Richard était abasourdis, alors il demanda s'il pouvait se retirer. Dès que la permission lui fut donnée, il courut jusqu'au Grand commun. Là, il trouva Le Grand, Toine et son oncle jouer aux cartes.

— Savez-vous pour Cath' ? demanda-t-il sans saluer. Elle est fouettée pour avoir volé et est renvoyée !

— Vraiment !? s'exclama Le Grand. Ça explique pourquoi son lit est vide de ses effets.

— Et où peut-elle être ? leur demanda Robert.

Dans les bras de Louis-Constantin, tout simplement. Il ramenait celle qu'il aime chez eux. Émilie était allé chercher un docteur pour panser les plaies. Que de cris, que de cris à Paris. Les hommes n'entendaient plus leurs épouses accoucher. Cath' n'avait pas réussit à soutenir la douleur des coups, et elle s'était évanouie. C'était un mardi, mais les garçons ne purent la voir que le lundi suivant. Quand il allait à Paris, Richard leur donnait de ses nouvelles : elle avait déjà commencé à cicatrisé le vendredi.

— Que vas-tu faire, maintenant que tu es renvoyée ? lui demanda Toine.
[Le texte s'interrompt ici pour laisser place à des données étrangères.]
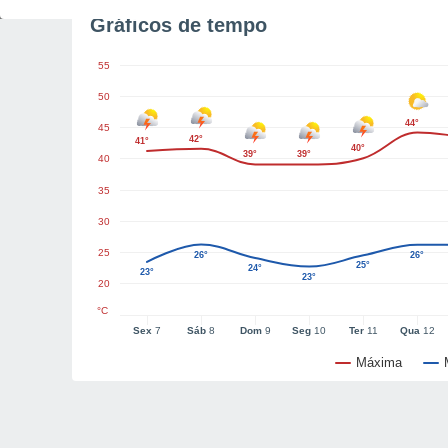
Gráficos de tempo
55
50
44°
45
42°
41°
40°
39°
39°
40
35
30
25
26°
26°
25°
24°
23°
23°
20
°C
Sex
7
Sáb
8
Dom
9
Seg
10
Ter
11
Qua
12
Máxima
— Je lui ait encore proposé de m'épouser, mais elle a refusé. dit Louis-Constantin, moqueur, en regardant la jeune femme.

— Je compte ouvrir ma propre maison ! s'exclama-t-elle fièrement.

Les trois autres lions recrachèrent leur thé violemment.

— Toi ?! Maquerelle !? demanda Le Grand.

— Et pourquoi pas ? J'ai eu d'excellentes professeures ! Je sais comment gérer un maison, je sais un peu lire, un peu écrire et compter. Louis a aussi contribué à mon éducation. dit-elle en lui serrant amoureusement la main. Et c'est toi, Toine, qui m'a donné cette idée : tu aimes la compagnie des hommes seulement quand il s'agit de coucher sans sentiments ; je t'espère donc client en plus d'ami fidèle.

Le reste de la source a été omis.